Everything in the listing below needs restating exactly, apart from the pictures.

_DATA SHOWN_:

● ● ● ●

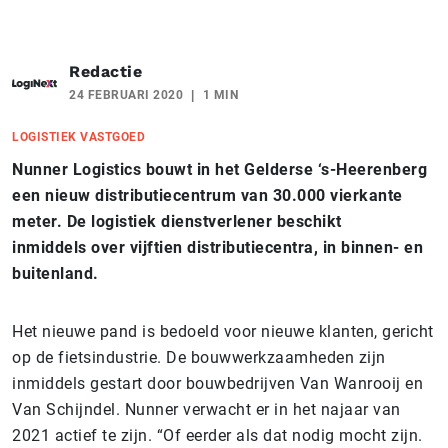
Redactie
24 FEBRUARI 2020
1 MIN
LOGISTIEK VASTGOED
Nunner Logistics bouwt in het Gelderse ‘s-Heerenberg
een nieuw distributiecentrum van 30.000 vierkante
meter. De logistiek dienstverlener beschikt
inmiddels over vijftien distributiecentra, in binnen- en
buitenland.
Het nieuwe pand is bedoeld voor nieuwe klanten, gericht
op de fietsindustrie. De bouwwerkzaamheden zijn
inmiddels gestart door bouwbedrijven Van Wanrooij en
Van Schijndel. Nunner verwacht er in het najaar van
2021 actief te zijn. “Of eerder als dat nodig mocht zijn.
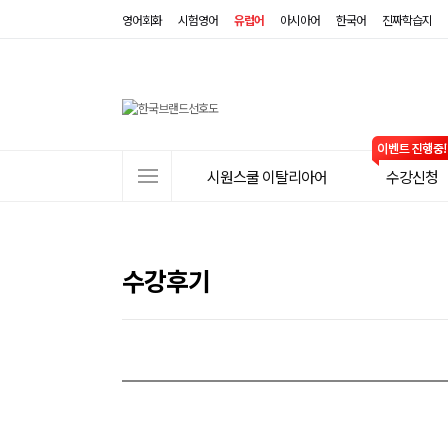
영어회화
시험영어
유럽어
아시아어
한국어
진짜학습지
사
시원스쿨 이탈리아어
수강신청
이
트
메
뉴
수강후기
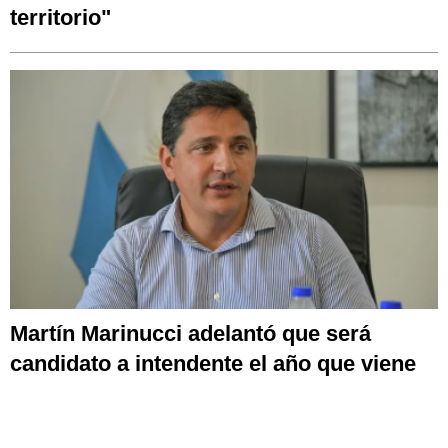
territorio"
Martín Marinucci adelantó que será
candidato a intendente el año que viene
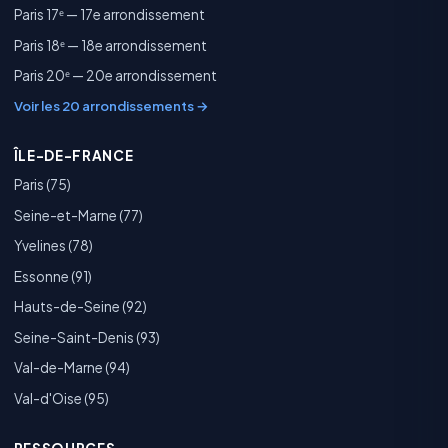
Paris 17ᵉ — 17e arrondissement
Paris 18ᵉ — 18e arrondissement
Paris 20ᵉ — 20e arrondissement
Voir les 20 arrondissements →
ÎLE-DE-FRANCE
Paris (75)
Seine-et-Marne (77)
Yvelines (78)
Essonne (91)
Hauts-de-Seine (92)
Seine-Saint-Denis (93)
Val-de-Marne (94)
Val-d'Oise (95)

● ● ● ●

_REPLY TO THE EXERCISE_:
Redactie
24 FEBRUARI 2020
1 MIN
LOGISTIEK VASTGOED
Nunner Logistics bouwt in het Gelderse ‘s-Heerenberg
een nieuw distributiecentrum van 30.000 vierkante
meter. De logistiek dienstverlener beschikt
inmiddels over vijftien distributiecentra, in binnen- en
buitenland.
Het nieuwe pand is bedoeld voor nieuwe klanten, gericht
op de fietsindustrie. De bouwwerkzaamheden zijn
inmiddels gestart door bouwbedrijven Van Wanrooij en
Van Schijndel. Nunner verwacht er in het najaar van
2021 actief te zijn. “Of eerder als dat nodig mocht zijn.
영어회화
시험영어
유럽어
아시아어
한국어
진짜학습지
사
시원스쿨 이탈리아어
수강신청
이
트
메
뉴
수강후기
territorio"
Martín Marinucci adelantó que será
candidato a intendente el año que viene
Paris 17ᵉ — 17e arrondissement
Paris 18ᵉ — 18e arrondissement
Paris 20ᵉ — 20e arrondissement
Voir les 20 arrondissements →
ÎLE-DE-FRANCE
Paris (75)
Seine-et-Marne (77)
Yvelines (78)
Essonne (91)
Hauts-de-Seine (92)
Seine-Saint-Denis (93)
Val-de-Marne (94)
Val-d'Oise (95)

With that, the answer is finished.